In buona parte sì. Considerando le previsioni del Fmi, l’Italia registrerà un avanzo primario già l’anno prossimo, mentre la Germania nel 2026. Gli altri Paesi del G7, nell’orizzonte fino al 2029, resteranno in disavanzo primario. Considerando i dati positivi sui conti pubblici prima elencati, insieme al fatto che siamo il quarto Paese per export al mondo, che abbiamo una posizione patrimoniale sull’estero positiva, un tasso di disoccupazione più basso rispetto ad altri Paesi mediterranei, baltici e scandinavi, e addirittura, come riconosciuto da Standard & Poor’s, una ricchezza finanziaria netta delle famiglie pari a 2,1 volte il Pil, non si capisce come mai il nostro rating non venga alzato.
Di fatto, quindi, l’Italia è penalizzata dalle agenzie di rating.
Il nostro rating rimane ai livelli di quello della Bulgaria, con tutto il rispetto per questo Paese. Cosa deve fare di più l’Italia per meritare un giudizio migliore?
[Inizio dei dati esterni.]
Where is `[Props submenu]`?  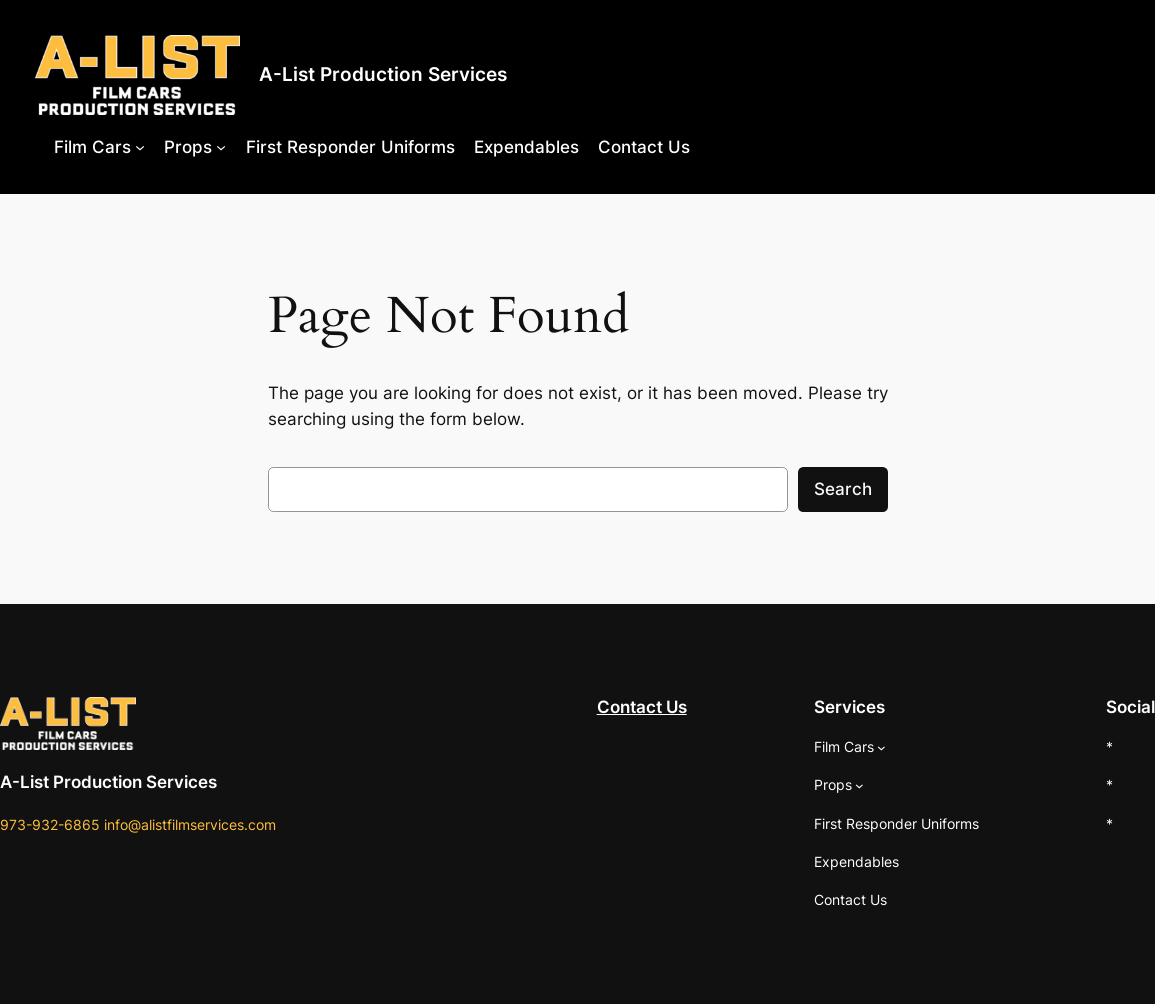 [Props submenu] is located at coordinates (221, 147).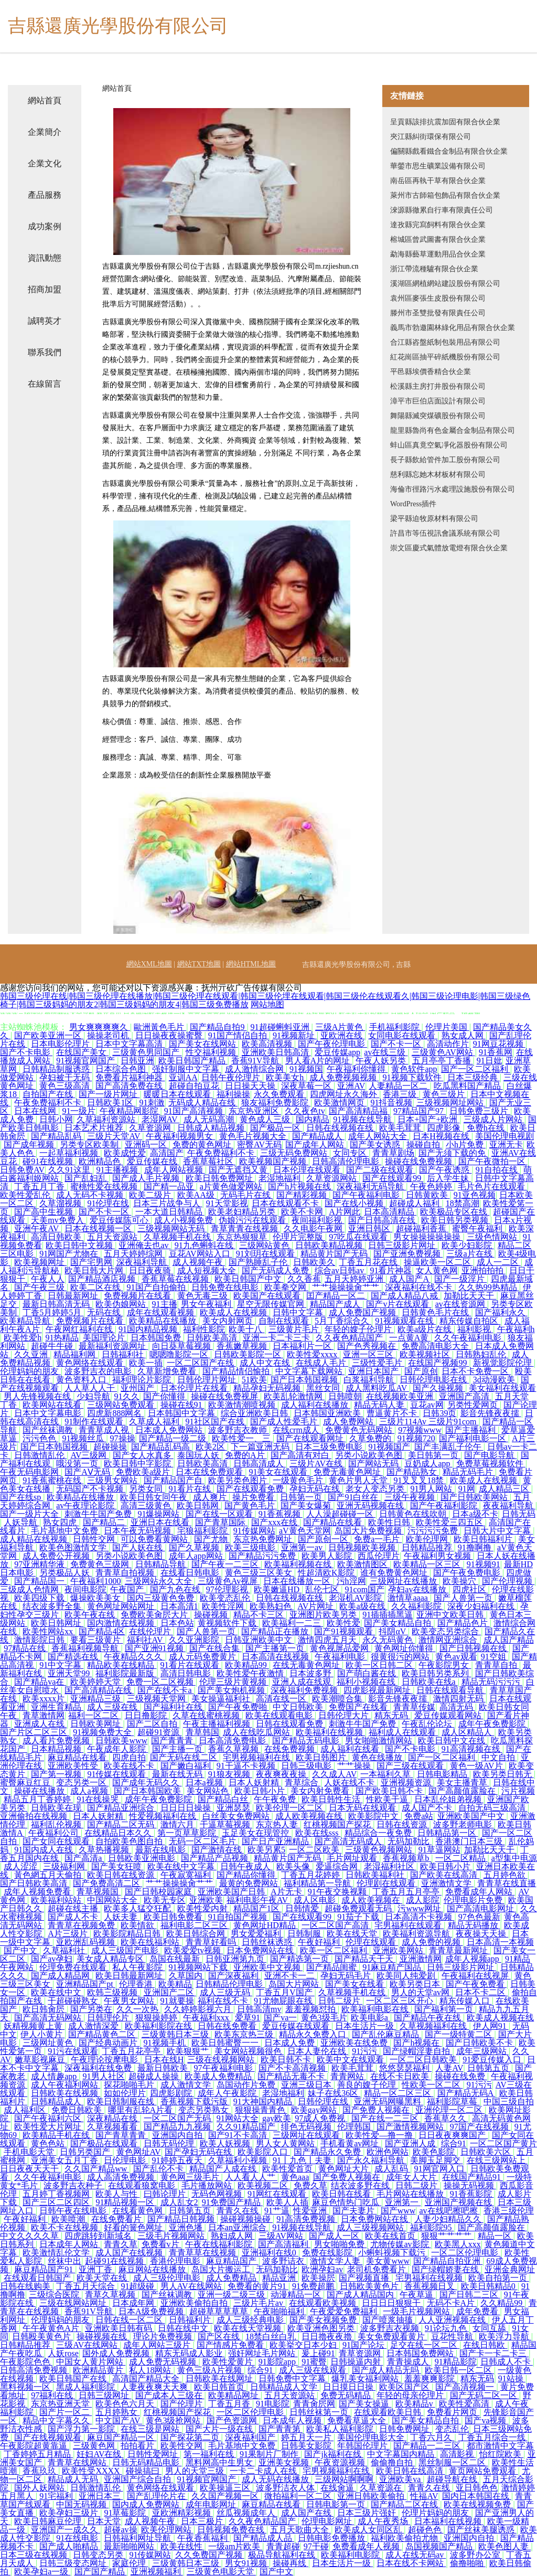  Describe the element at coordinates (440, 2546) in the screenshot. I see `岛国视频国产精品` at that location.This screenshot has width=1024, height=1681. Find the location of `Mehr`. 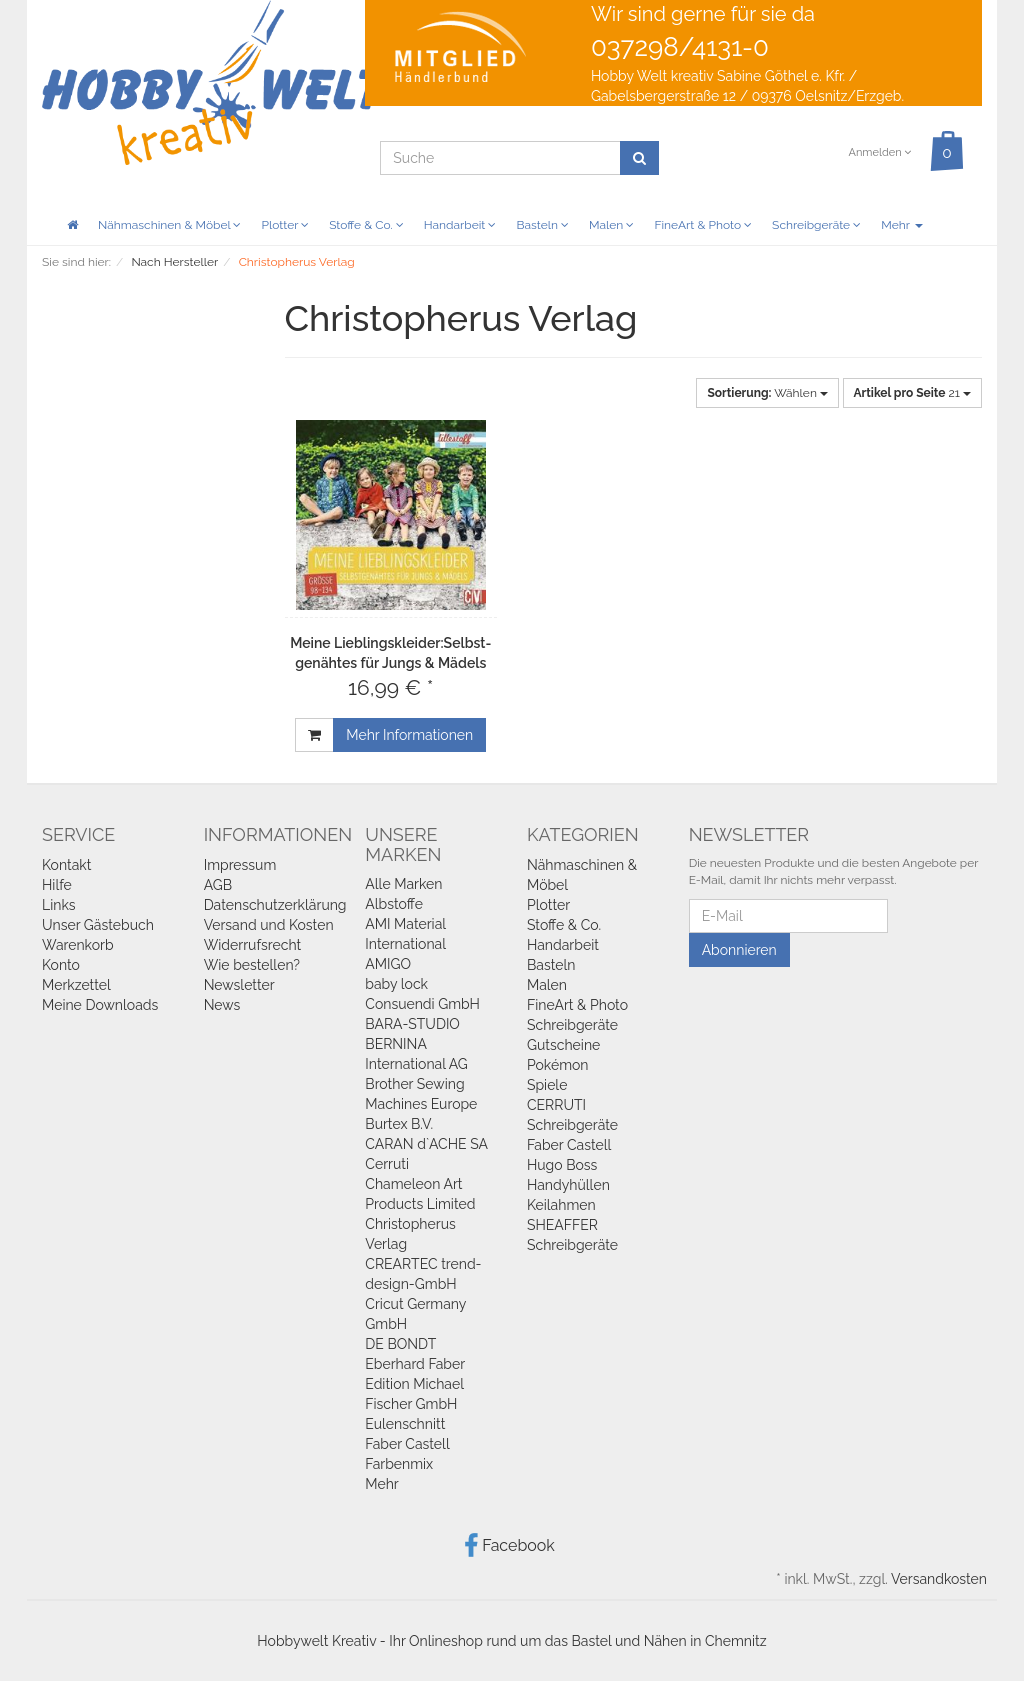

Mehr is located at coordinates (901, 225).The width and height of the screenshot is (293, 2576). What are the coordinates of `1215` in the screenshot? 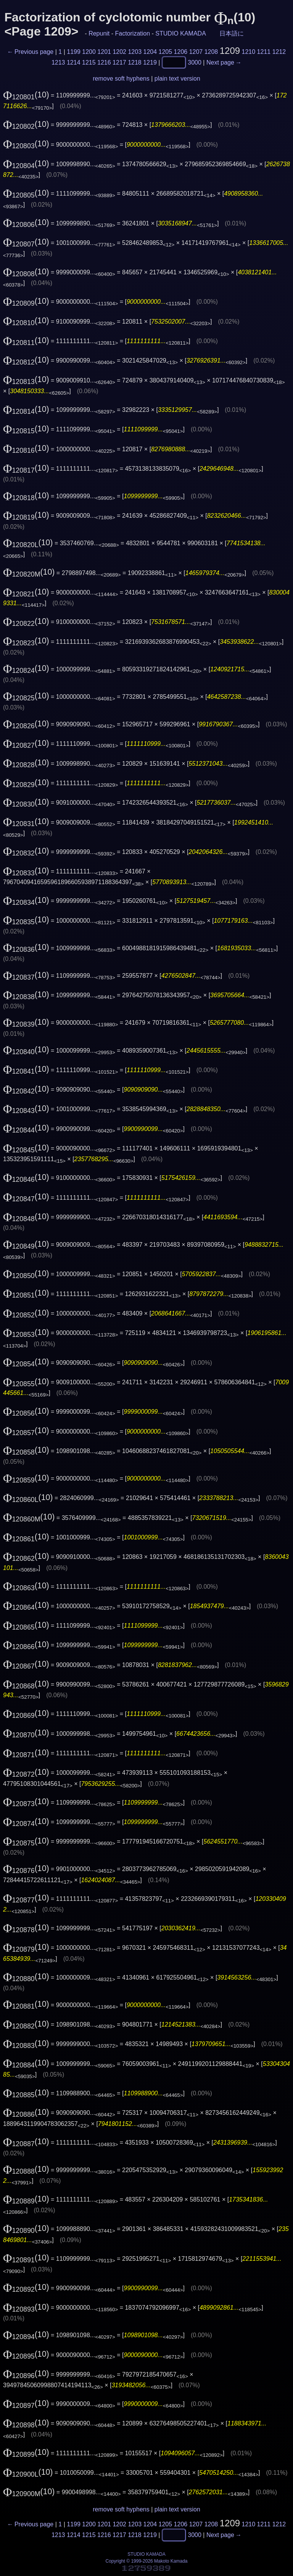 It's located at (89, 62).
Anche perché se guardiamo al rapporto debito/Pil non credo che gli Stati Uniti possano mantenere a lungo la doppia A. Certamente la situazione attuale spiega la forte domanda di Btp, che rappresentano un affare visto il rendimento che offrono e la solidità dei nostri fondamentali. Va da sé che se l’Italia pagasse meno interessi non solo avrebbe un debito pubblico più basso, ma potrebbe avere più risorse a disposizione per le Leggi di bilancio.
A questo proposito, in questi giorni si sta dibattendo non poco della nuova manovra. Lei cosa ne pensa?
Si può discutere sui tagli lineari e non selettivi alla spesa, ma intanto è stato messo un freno alle velleità di spesa populistiche che c’erano in campagna elettorale. Chiaramente si tratta di una manovra più di bilancio che non economica, anche perché le risorse sono poche. Si è preferito privilegiare la strutturalizzazione del taglio del cuneo fiscale e dell’accorpamento delle aliquote Irpef a favore dei redditi medio-bassi, andando in qualche modo nel solco dei provvedimenti adottati da Draghi in via provvisoria dopo il Covid. Se nel 2022 gli avessero detto che dopo due anni ci sarebbe stata una manovra del genere, probabilmente l’ex Presidente della Bce l’avrebbe sottoscritta.